Nous avons connu le frère Aboo - Aboobakar de son prénom complet - dans les années 80, à la mosquée Bait-ul-Muqaddas, à Beau Bassin, connue aussi comme masjid Barkly car se trouvant… à la rue Barkly. Notre plus lointain souvenir remonte à 1986, quand le compte-rendu d'une conférence du groupe de jeunes Les Nouveaux Chébrans fut publié dans le quotidien Le Mauricien, à la page 2, autant que nous nous souvenons. Il avait ralenti sa voiture, à la rue Barkly précisément, pour nous féliciter ! Il était sincère, joyeux, et nous encouragea à poursuivre le cheminement.
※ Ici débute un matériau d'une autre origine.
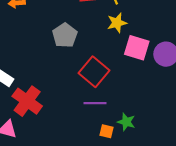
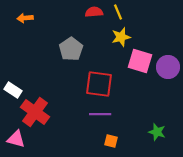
red square: (94, 72) -> (99, 84), turned -32
green star: (126, 122) -> (157, 132), moved

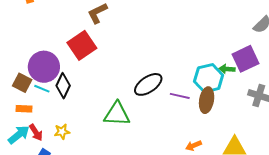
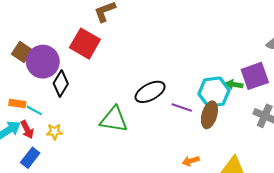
red square: (82, 45) -> (85, 44), turned -32
brown square: (22, 83) -> (22, 52), moved
cyan line: (42, 89) -> (34, 110), moved

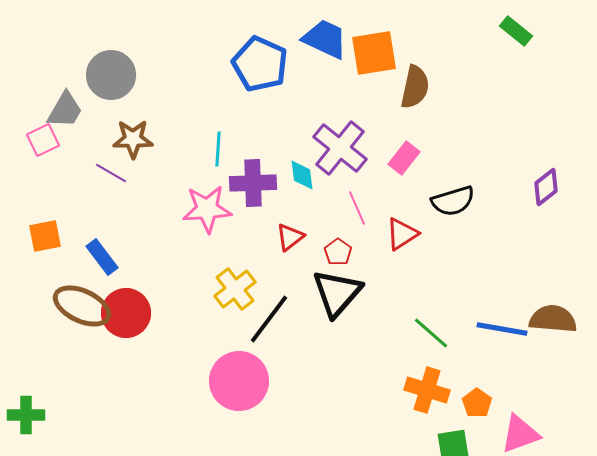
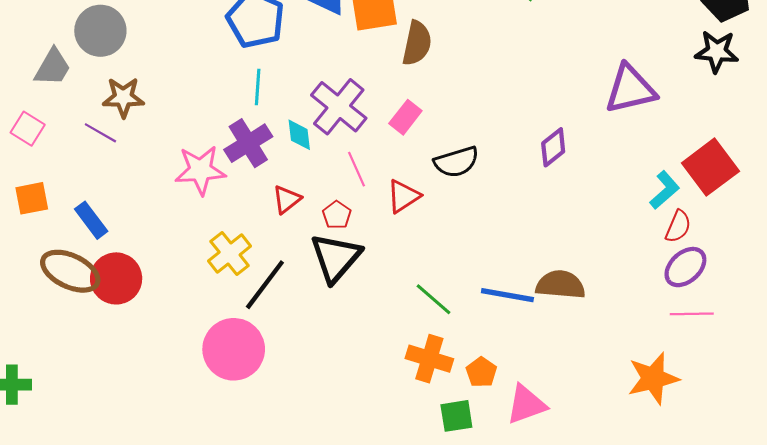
pink square: (43, 140) -> (28, 129), moved, turned -32
cyan line: (218, 149) -> (258, 87), moved
purple cross: (253, 183) -> (248, 143), turned -30

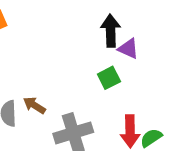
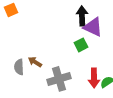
purple triangle: (128, 49) -> (93, 27), size x1.5

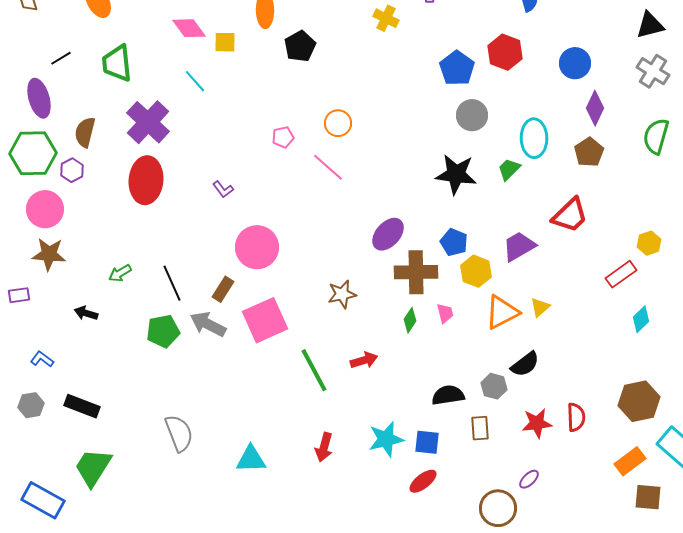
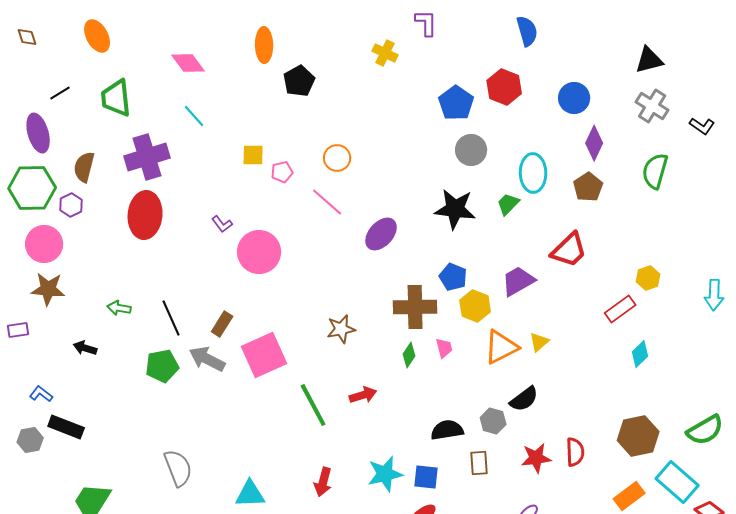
yellow square: (225, 42) -> (253, 155), moved
purple cross: (148, 122) -> (147, 157), turned 30
purple ellipse: (388, 234) -> (381, 234), moved
pink circle: (257, 247) -> (259, 252), moved
green arrow: (120, 273) -> (119, 308), turned 40
black rectangle: (82, 406) -> (66, 427), moved

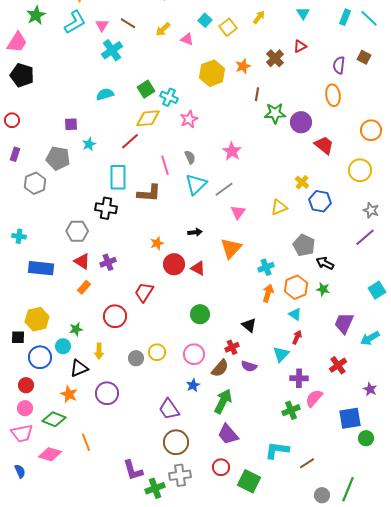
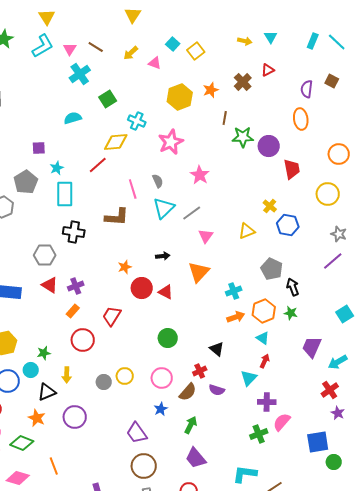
yellow arrow: (259, 17) -> (245, 41), moved, turned 64
green square: (146, 89) -> (108, 99), moved
pink star: (189, 119) -> (171, 142), moved, size x1.4
red trapezoid: (324, 145) -> (292, 169), turned 40
gray pentagon: (58, 158) -> (26, 182), turned 30
cyan rectangle: (118, 177) -> (65, 194), moved
black arrow: (325, 263) -> (293, 287), turned 42
orange rectangle: (84, 287) -> (73, 311), moved
orange arrow: (268, 293) -> (236, 317), turned 54
red cross: (338, 365) -> (330, 390), moved
green arrow: (223, 401) -> (191, 425), size x0.7

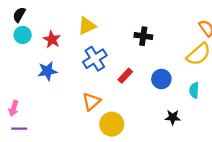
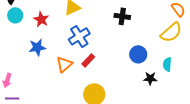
red rectangle: (125, 76) -> (88, 60), moved
orange triangle: (91, 102) -> (64, 64), moved
black star: (173, 117) -> (150, 78), moved

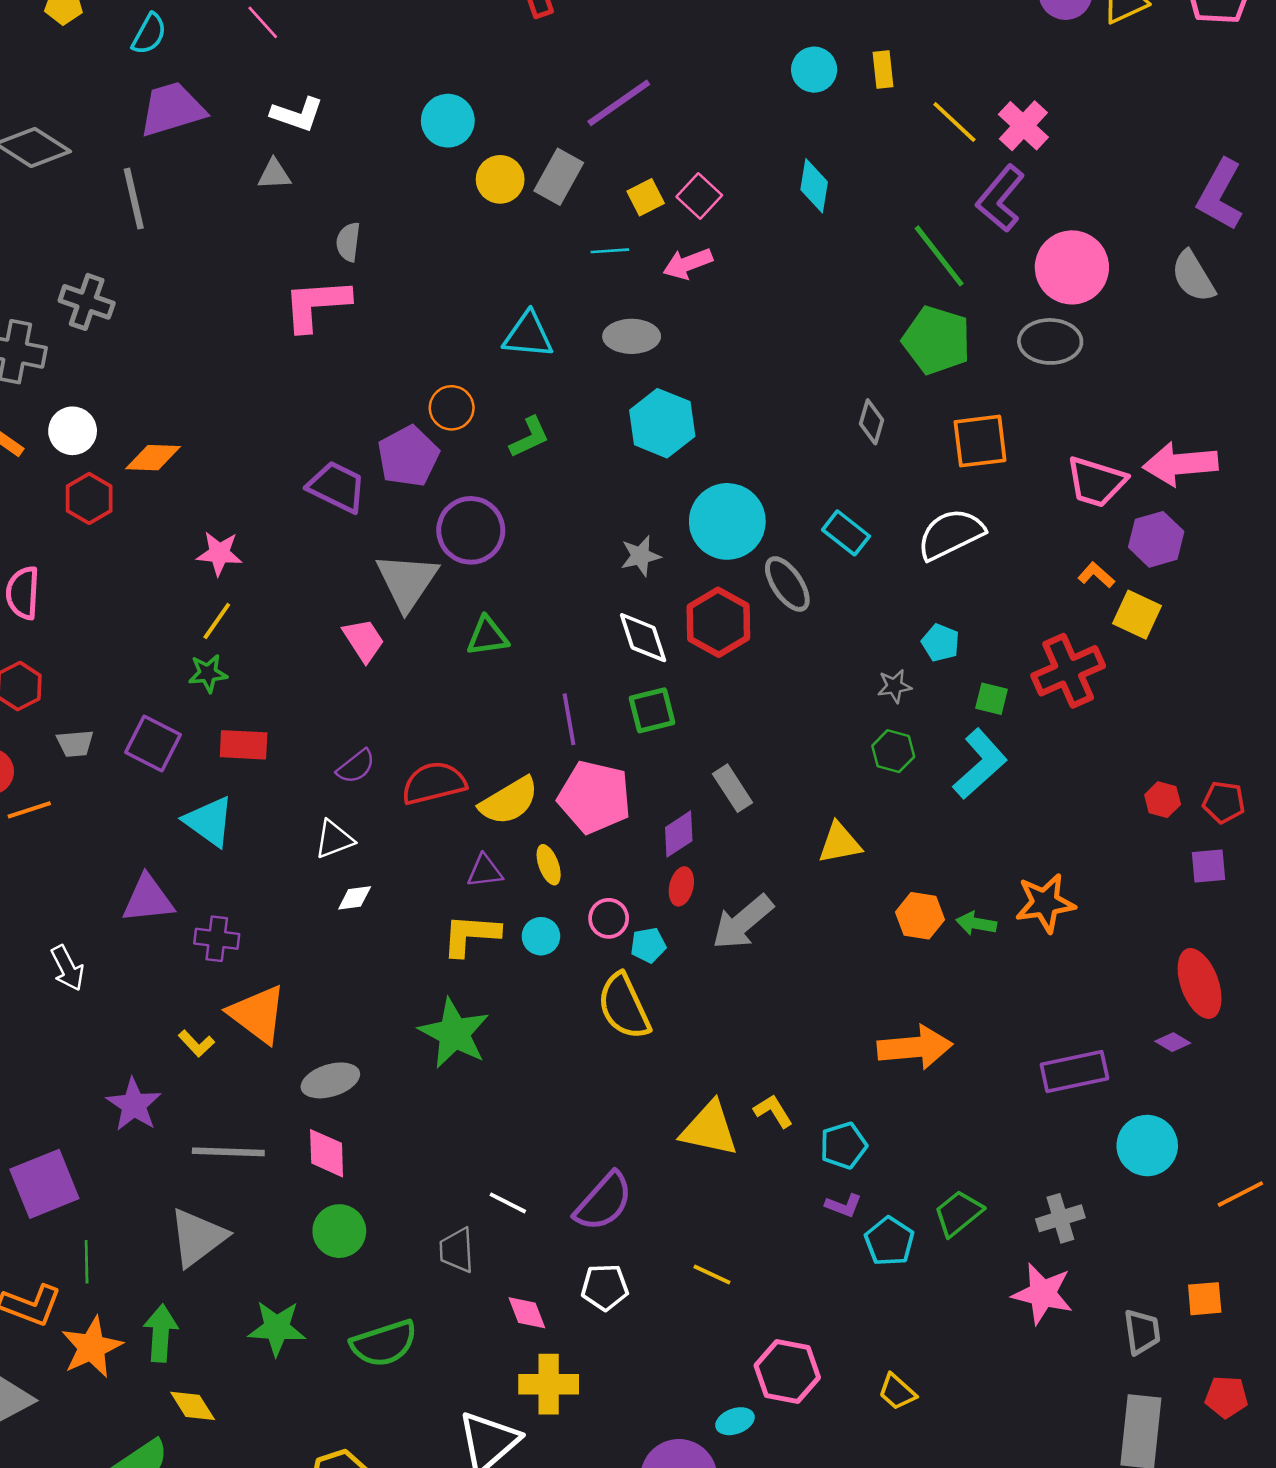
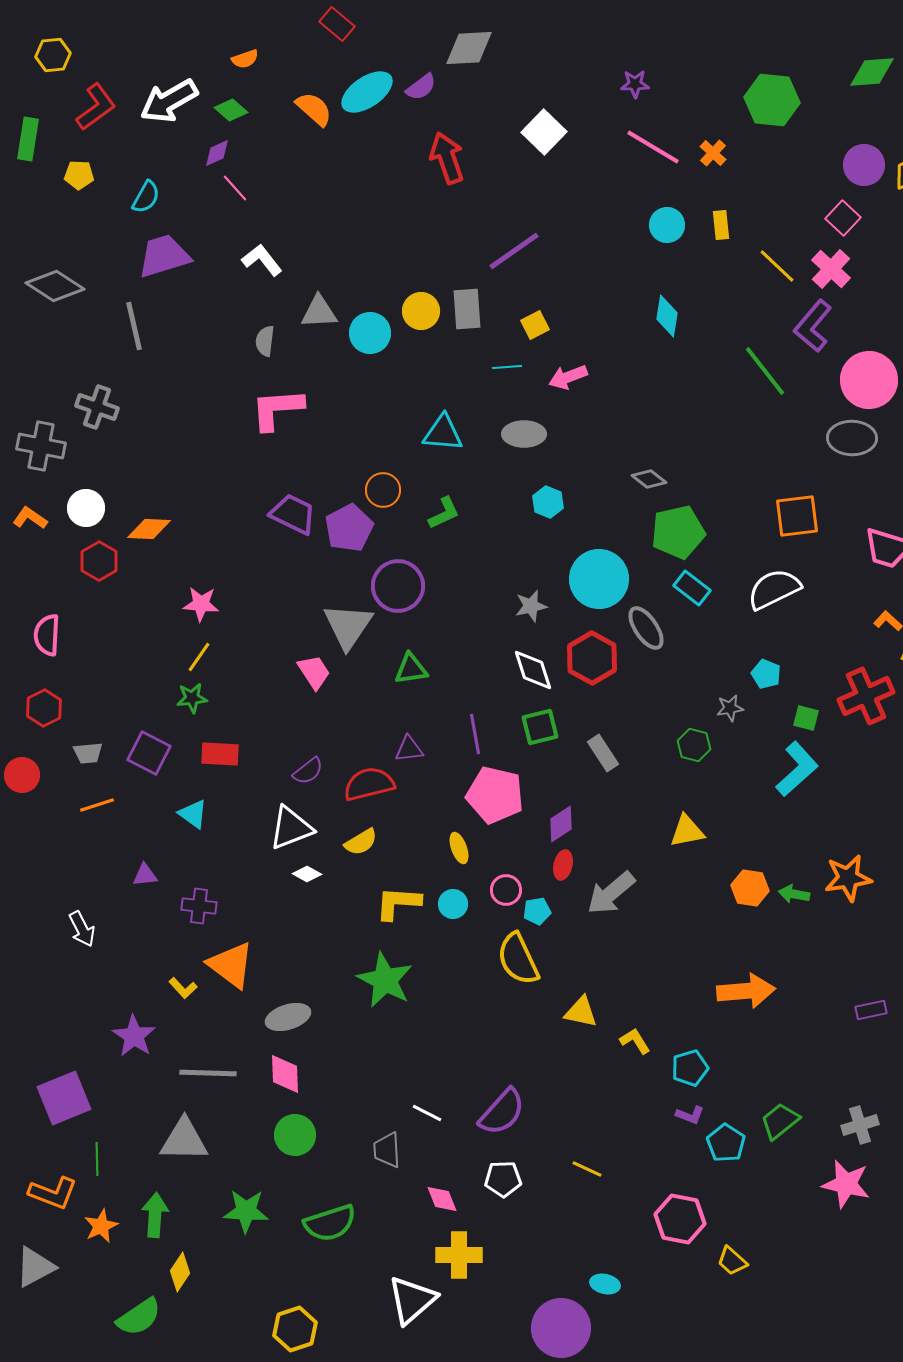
white L-shape: (297, 114) -> (262, 260), turned -147
cyan circle: (448, 121) -> (370, 333), moved
gray triangle: (274, 174) -> (319, 312), moved, size x1.4
gray rectangle: (559, 177) -> (467, 309), turned -33
pink square: (699, 196) -> (843, 218), moved
gray semicircle: (348, 242) -> (265, 341), moved
green pentagon: (937, 340) -> (678, 532), moved, turned -30
gray diamond: (872, 422) -> (649, 479), moved, turned -68
cyan hexagon: (662, 423) -> (548, 502), size x0.6
purple trapezoid: (337, 487) -> (293, 514), moved
green hexagon: (893, 751) -> (694, 745), moved
gray rectangle: (732, 788) -> (603, 753), moved
yellow semicircle: (509, 801) -> (361, 842), moved, size x0.7
orange line: (29, 810) -> (97, 805), moved
cyan triangle: (209, 821) -> (193, 814), size x0.7
white triangle: (334, 839) -> (291, 828), size x1.4
purple triangle: (485, 871) -> (409, 749), moved
white diamond: (355, 898) -> (307, 874), turned 36
purple triangle: (148, 899) -> (145, 875), size x0.6
purple rectangle: (1074, 1072) -> (871, 1010), size x0.6
yellow triangle: (709, 1129) -> (581, 1012), moved, size x0.7
gray triangle: (198, 1237) -> (184, 1140), turned 38
orange star: (92, 1347) -> (101, 1226), size x0.7
pink hexagon: (787, 1371) -> (680, 1219), moved
yellow diamond: (193, 1406) -> (180, 1272), turned 66
cyan ellipse: (735, 1421) -> (605, 1284), turned 32

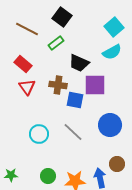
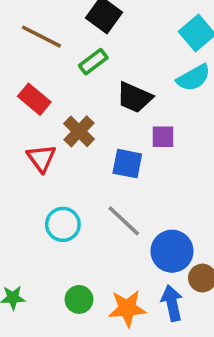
brown cross: (58, 85) -> (79, 131), moved, turned 36
purple square: (95, 85) -> (163, 137), size x0.6
red triangle: (27, 87) -> (41, 158), moved
blue circle: (110, 125) -> (172, 251), moved

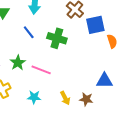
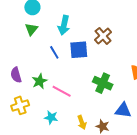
blue square: (95, 25) -> (79, 50), moved
green cross: (57, 38) -> (103, 83), moved

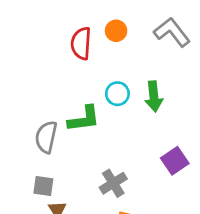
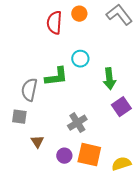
green arrow: (154, 96) -> (109, 79), moved
gray square: (43, 186) -> (19, 117), moved

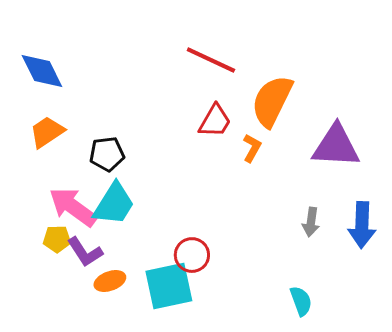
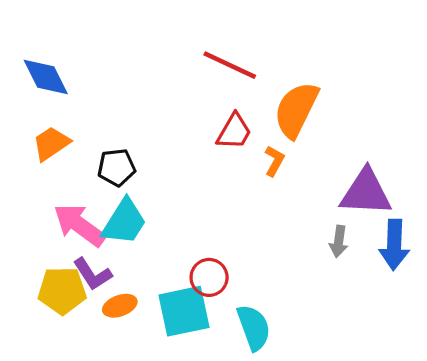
purple triangle: (336, 146) -> (366, 192), moved
yellow pentagon: (57, 239) -> (62, 290), moved, size x1.6
cyan semicircle: (301, 301) -> (254, 328), moved, size x1.4

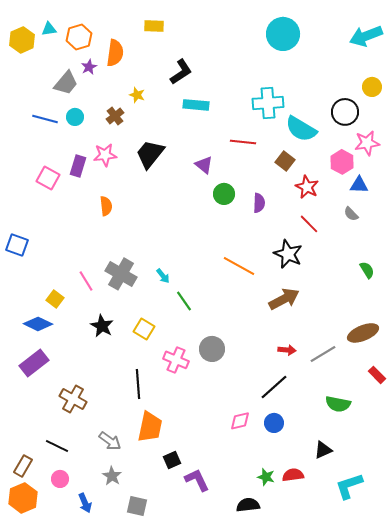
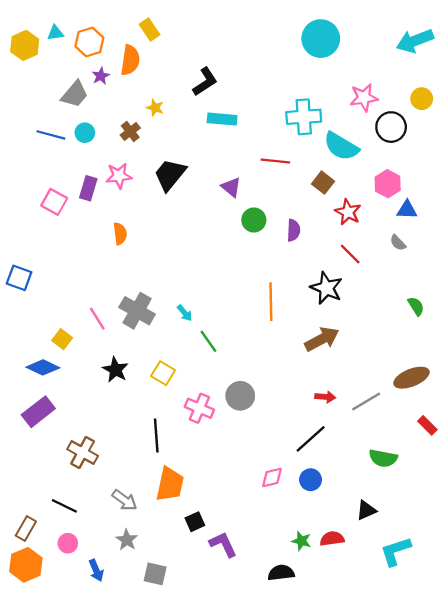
yellow rectangle: (154, 26) -> (149, 29), moved, turned 54
pink star: (367, 143) -> (364, 98), moved
orange line: (239, 266) -> (271, 302), turned 60

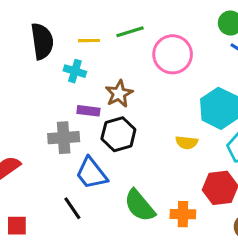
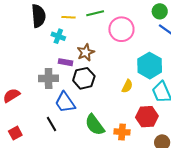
yellow semicircle: (187, 142) -> (127, 86), turned -72
red square: (17, 226) -> (15, 133), turned -32

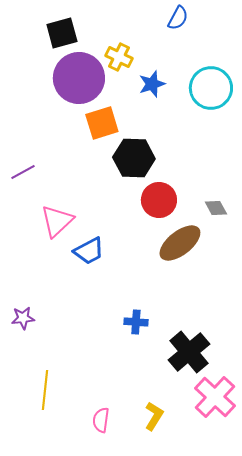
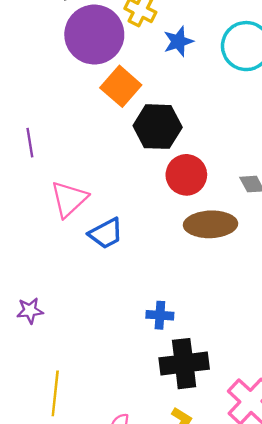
orange square: (102, 123) -> (121, 86), turned -32
purple line: (23, 172) -> (30, 143), turned -70
brown ellipse: (180, 243) -> (211, 224), turned 36
black cross: (189, 352) -> (184, 364), moved, turned 33

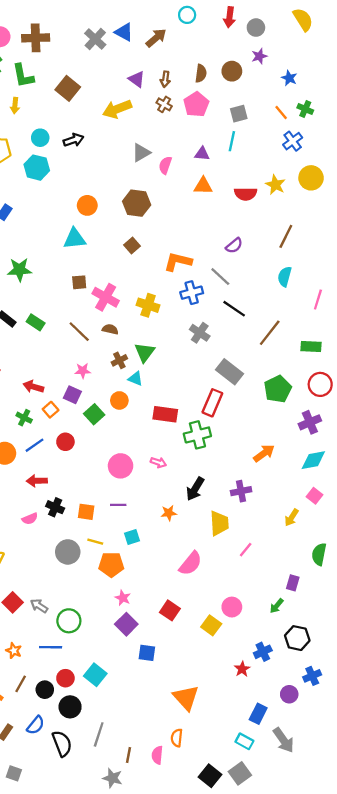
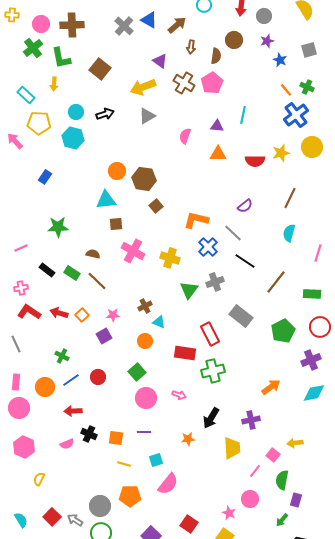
brown circle: (232, 71) -> (234, 40), moved
blue star: (289, 78) -> (280, 60), moved
brown arrow: (165, 79) -> (191, 47), moved
brown cross: (164, 104) -> (184, 83), size x1.5
gray square: (239, 114) -> (309, 50), moved
blue cross: (293, 141) -> (296, 115), size x1.4
gray triangle: (141, 153) -> (147, 116), moved
yellow star: (275, 185) -> (281, 153), turned 30
brown hexagon: (137, 203) -> (144, 179), moved
brown square: (79, 282) -> (116, 224), moved
blue cross: (192, 293) -> (208, 247), turned -30
brown semicircle: (110, 329) -> (93, 254), moved
brown line: (79, 332) -> (97, 281), moved
gray cross: (200, 333) -> (215, 282), turned 36
green triangle: (145, 352) -> (189, 290), moved
red arrow: (33, 387) -> (59, 313), moved
purple square: (72, 395) -> (104, 336), turned 35
red rectangle: (212, 403) -> (210, 334), moved, turned -50
orange square: (51, 410) -> (82, 315), moved
green square: (94, 414) -> (137, 372), moved
pink square: (314, 496) -> (273, 455), moved
yellow arrow: (292, 518) -> (295, 443), turned 49
gray circle: (68, 552) -> (100, 506), moved
green semicircle: (319, 554) -> (282, 480), moved
pink semicircle: (191, 563) -> (168, 484), moved
orange pentagon: (111, 565) -> (130, 496), moved
pink star: (123, 598) -> (229, 513), moved
pink circle: (232, 607) -> (250, 499), moved

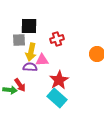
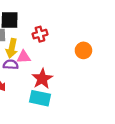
cyan rectangle: (57, 98) -> (40, 98), turned -30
En revanche, quelque temps après notre mariage, en octobre 1998, il n’était pas très content et il nous l’avait fait savoir. Il n’était pas content que notre mariage ait été à la une de l’hebdomadaire Star en soutenant ses dires par des commentaires forts pertinents. Nous étions d’accord avec lui mais comme il entrait à la mosquée et que nous étions occupés à enlever nos chaussures, sur un des bancs, nous n’avons pu lui répondre. Nous nous sommes toujours dit que nous allons lui dire que ce n’était pas nous qui avons médiatisé l’affaire mais que cela venait d’un ami, proche du journal, sans que nous soyons au courant. Malheureusement, et Dieu l’a voulu ainsi, 22 ans après, nous n’avons pu lui préciser cela malgré que nous nous sommes vus des centaines de fois depuis !
Le gentilhomme
Le frère Aboo était d’une gentillesse extraordinaire, d’une amabilité exemplaire. Il ne ratait jamais l’occasion de vous saluer, à la mosquée ou dans la rue, et il se donnait toujours la peine de déposer telle personne ou tel muswalli, venant à la mosquée, chez lui, dans sa voiture toujours très propre, avec, bien évidemment, le brin de causette traditionnel ou ses blagues souvent, au second degré, qu’on prenait une seconde ou deux pour comprendre.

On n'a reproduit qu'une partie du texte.